Records from a data source:
◇ ◇ ◇ ◇
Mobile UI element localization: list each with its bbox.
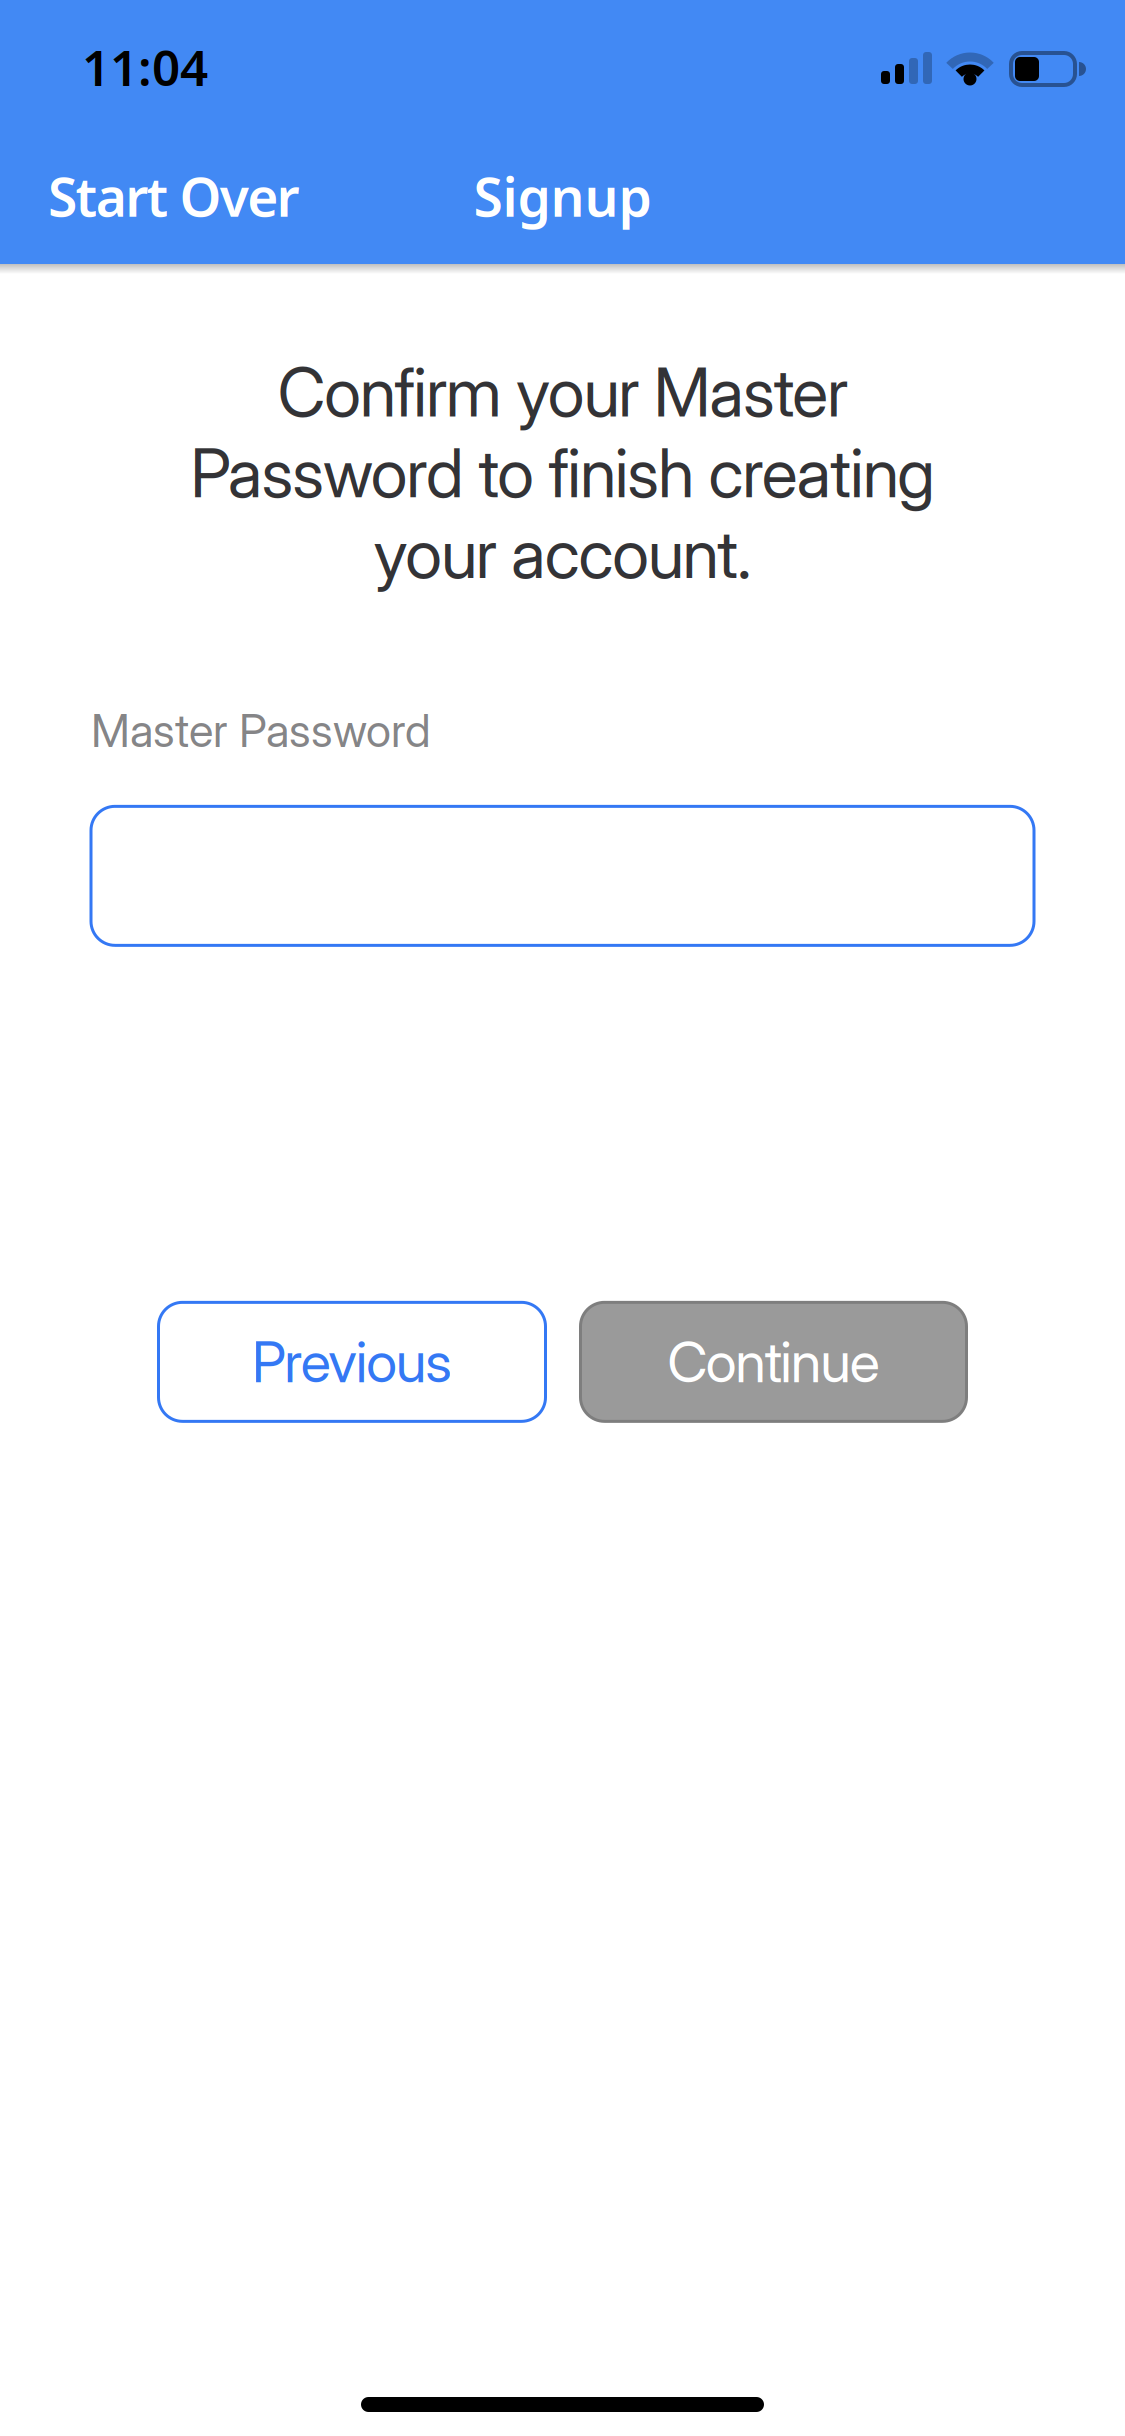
button[interactable]: Signup — [474, 161, 652, 231]
staticText: Start Over — [48, 161, 300, 231]
staticText: Confirm your Master Password to finish c… — [190, 352, 935, 594]
staticText: Continue — [667, 1328, 880, 1396]
staticText: Signup — [474, 161, 652, 231]
button[interactable]: Continue — [579, 1301, 968, 1423]
button[interactable]: Previous — [157, 1301, 547, 1423]
staticText: Master Password — [91, 703, 431, 758]
staticText: Previous — [252, 1328, 452, 1396]
button[interactable]: Master Password — [90, 805, 1036, 947]
button[interactable]: Start Over — [0, 161, 300, 231]
staticText: 11:04 — [82, 34, 208, 100]
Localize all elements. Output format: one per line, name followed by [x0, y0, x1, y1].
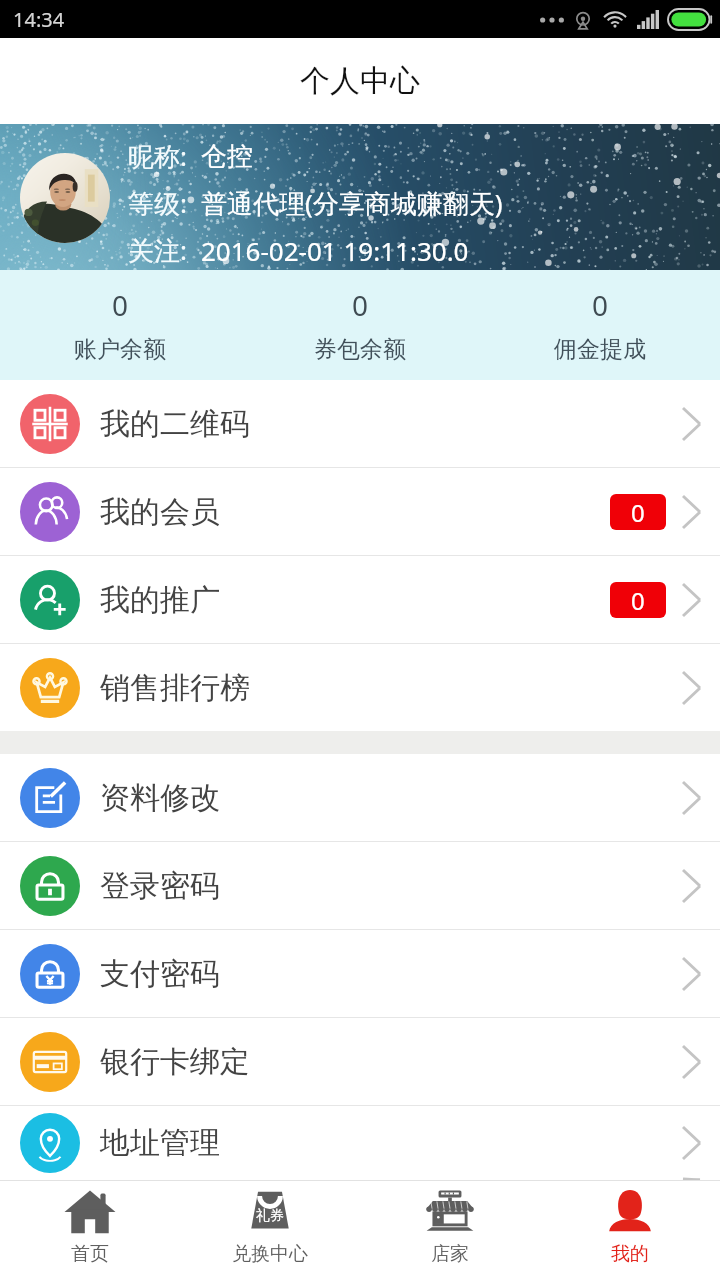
other: Ranking — [20, 658, 80, 718]
staticText: 普通代理(分享商城赚翻天) — [201, 185, 503, 221]
other: Promotion — [20, 570, 80, 630]
staticText: 关注: — [128, 232, 187, 268]
button[interactable]: Pay password — [0, 930, 720, 1017]
staticText: 我的推广 — [100, 581, 220, 619]
staticText: 首页 — [71, 1242, 109, 1266]
other: Pay password — [20, 944, 80, 1004]
staticText: 地址管理 — [100, 1124, 220, 1162]
other: Bank card — [20, 1032, 80, 1092]
staticText: 我的会员 — [100, 493, 220, 531]
staticText: 0 — [112, 286, 129, 324]
other: Exchange center — [244, 1189, 296, 1235]
staticText: 仓控 — [201, 140, 253, 173]
other: Edit profile — [20, 768, 80, 828]
staticText: 支付密码 — [100, 955, 220, 993]
staticText: 等级: — [128, 185, 187, 221]
button[interactable]: Login password — [0, 842, 720, 929]
button[interactable]: Bank card — [0, 1018, 720, 1105]
staticText: 0 — [592, 286, 609, 324]
button[interactable]: Members — [0, 468, 720, 555]
button[interactable]: Address — [0, 1106, 720, 1180]
button[interactable]: 0 — [240, 270, 480, 380]
staticText: 2016-02-01 19:11:30.0 — [201, 233, 469, 268]
staticText: 个人中心 — [300, 62, 420, 100]
other: Address — [20, 1113, 80, 1173]
button[interactable]: 0 — [480, 270, 720, 380]
other: Mine — [604, 1189, 656, 1235]
staticText: 资料修改 — [100, 779, 220, 817]
staticText: 我的 — [611, 1242, 649, 1266]
staticText: 销售排行榜 — [100, 669, 250, 707]
staticText: 券包余额 — [314, 335, 406, 364]
button[interactable]: Mine — [540, 1181, 720, 1274]
staticText: 昵称: — [128, 138, 187, 174]
other: Login password — [20, 856, 80, 916]
button[interactable]: QR code — [0, 380, 720, 467]
staticText: 0 — [631, 496, 645, 529]
button[interactable]: 0 — [0, 270, 240, 380]
staticText: 0 — [352, 286, 369, 324]
staticText: 兑换中心 — [232, 1242, 308, 1266]
staticText: 佣金提成 — [554, 335, 646, 364]
staticText: 银行卡绑定 — [100, 1043, 250, 1081]
button[interactable]: Stores — [360, 1181, 540, 1274]
staticText: 我的二维码 — [100, 405, 250, 443]
staticText: 礼券 — [256, 1207, 284, 1225]
button[interactable]: Promotion — [0, 556, 720, 643]
button[interactable]: Exchange center — [180, 1181, 360, 1274]
button[interactable]: Edit profile — [0, 754, 720, 841]
staticText: 登录密码 — [100, 867, 220, 905]
staticText: 店家 — [431, 1242, 469, 1266]
other: Stores — [424, 1189, 476, 1235]
other: Home — [64, 1189, 116, 1235]
staticText: 14:34 — [13, 6, 65, 33]
other: QR code — [20, 394, 80, 454]
staticText: 0 — [631, 584, 645, 617]
other: Members — [20, 482, 80, 542]
staticText: 账户余额 — [74, 335, 166, 364]
button[interactable]: Ranking — [0, 644, 720, 731]
button[interactable]: Home — [0, 1181, 180, 1274]
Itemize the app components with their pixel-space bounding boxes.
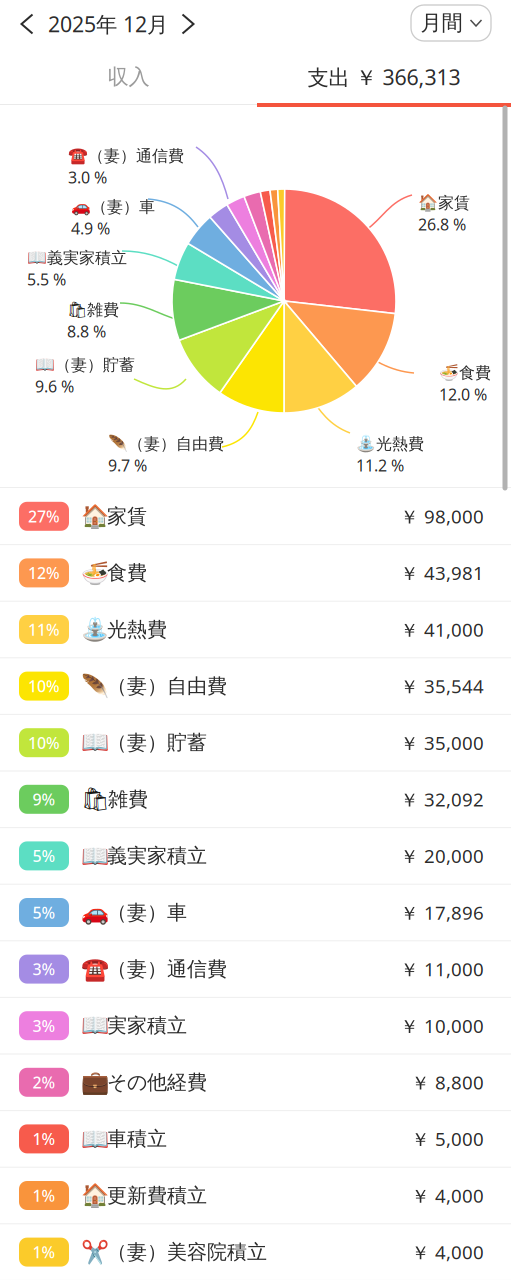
staticText: 9%: [32, 789, 56, 810]
staticText: 雑費: [87, 300, 119, 320]
staticText: 📖: [81, 1126, 109, 1152]
staticText: 1%: [32, 1242, 56, 1263]
staticText: 🏠: [81, 1183, 109, 1208]
staticText: 光熱費: [107, 617, 167, 642]
staticText: ￥ 41,000: [400, 617, 484, 642]
button[interactable]: Next month: [166, 1, 210, 47]
staticText: 食費: [459, 363, 491, 383]
staticText: 1%: [32, 1185, 56, 1206]
staticText: 5%: [32, 902, 56, 923]
staticText: 5.5 %: [27, 269, 66, 290]
staticText: 1%: [32, 1128, 56, 1150]
staticText: 📖: [27, 249, 47, 267]
staticText: 月間: [420, 10, 462, 36]
staticText: ￥ 35,544: [400, 674, 484, 699]
button[interactable]: 支出 ￥ 366,313: [257, 50, 511, 104]
staticText: 4.9 %: [71, 218, 110, 239]
staticText: 9.7 %: [108, 455, 147, 476]
staticText: 2025年 12月: [48, 10, 168, 38]
staticText: 10%: [28, 732, 60, 753]
staticText: ☎️: [68, 147, 88, 165]
staticText: 🏠: [81, 503, 109, 529]
button[interactable]: 3%: [0, 941, 511, 997]
staticText: 更新費積立: [107, 1183, 207, 1208]
staticText: その他経費: [107, 1070, 207, 1095]
button[interactable]: 5%: [0, 828, 511, 884]
staticText: 📖: [81, 730, 109, 756]
staticText: 🚗: [81, 900, 109, 926]
staticText: 収入: [108, 64, 150, 90]
staticText: （妻）美容院積立: [107, 1240, 267, 1264]
staticText: （妻）自由費: [107, 674, 227, 698]
staticText: ￥ 4,000: [411, 1183, 484, 1208]
staticText: ☎️: [81, 956, 109, 982]
staticText: 10%: [28, 676, 60, 697]
staticText: 3%: [32, 958, 56, 980]
staticText: 車積立: [107, 1127, 167, 1151]
staticText: 8.8 %: [67, 321, 106, 342]
staticText: 家賃: [438, 193, 470, 213]
staticText: 義実家積立: [107, 844, 207, 868]
staticText: （妻）自由費: [128, 434, 224, 454]
staticText: ￥ 17,896: [400, 900, 484, 925]
button[interactable]: 1%: [0, 1111, 511, 1167]
staticText: 📖: [81, 843, 109, 869]
staticText: ⛲: [356, 435, 376, 453]
staticText: （妻）貯蓄: [55, 355, 135, 375]
staticText: 雑費: [108, 787, 148, 812]
staticText: 5%: [32, 845, 56, 866]
staticText: 🍜: [81, 560, 109, 586]
button[interactable]: 月間: [411, 5, 491, 41]
staticText: 📖: [35, 356, 55, 374]
button[interactable]: 1%: [0, 1224, 511, 1280]
staticText: 27%: [28, 506, 60, 527]
button[interactable]: 5%: [0, 884, 511, 941]
button[interactable]: 10%: [0, 714, 511, 771]
staticText: ￥ 43,981: [400, 560, 484, 585]
staticText: （妻）通信費: [88, 146, 184, 166]
button[interactable]: 2%: [0, 1054, 511, 1111]
staticText: 11.2 %: [356, 455, 404, 476]
staticText: 9.6 %: [35, 376, 74, 397]
staticText: ￥ 35,000: [400, 730, 484, 755]
staticText: （妻）通信費: [107, 957, 227, 981]
staticText: ￥ 10,000: [400, 1013, 484, 1038]
button[interactable]: Previous month: [5, 1, 49, 47]
staticText: 食費: [107, 561, 147, 585]
staticText: 🪶: [81, 673, 109, 699]
button[interactable]: 3%: [0, 997, 511, 1054]
staticText: 🪶: [108, 435, 128, 453]
staticText: ⛲: [81, 617, 109, 642]
staticText: 光熱費: [376, 434, 424, 454]
button[interactable]: 収入: [0, 50, 257, 104]
staticText: ￥ 5,000: [411, 1126, 484, 1151]
button[interactable]: 27%: [0, 488, 511, 545]
staticText: ￥ 11,000: [400, 957, 484, 982]
staticText: 🛍: [67, 301, 87, 319]
staticText: 12.0 %: [439, 384, 487, 405]
staticText: 3%: [32, 1015, 56, 1036]
staticText: 🚗: [71, 198, 91, 216]
staticText: ✂️: [81, 1239, 109, 1265]
staticText: 義実家積立: [47, 248, 127, 268]
staticText: ￥ 8,800: [411, 1070, 484, 1095]
staticText: ￥ 32,092: [400, 787, 484, 812]
staticText: ￥ 98,000: [400, 504, 484, 529]
staticText: （妻）車: [91, 197, 155, 217]
staticText: 家賃: [107, 504, 147, 529]
staticText: 3.0 %: [68, 167, 107, 188]
staticText: 🛍: [81, 786, 110, 812]
button[interactable]: 12%: [0, 545, 511, 601]
staticText: 11%: [28, 619, 60, 640]
button[interactable]: 1%: [0, 1167, 511, 1224]
staticText: 💼: [81, 1069, 109, 1095]
staticText: 支出 ￥ 366,313: [308, 63, 460, 91]
button[interactable]: 11%: [0, 601, 511, 658]
button[interactable]: 10%: [0, 658, 511, 714]
staticText: ￥ 4,000: [411, 1240, 484, 1265]
staticText: 26.8 %: [418, 214, 466, 235]
staticText: 🏠: [418, 194, 438, 212]
staticText: 12%: [28, 562, 60, 584]
staticText: 実家積立: [107, 1013, 187, 1038]
button[interactable]: 9%: [0, 771, 511, 828]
◇ ◇ ◇ ◇
*Required work*: Using the data above, count the lines where "Stores" appears. Reply with the number only.

*Exercise answer*: 2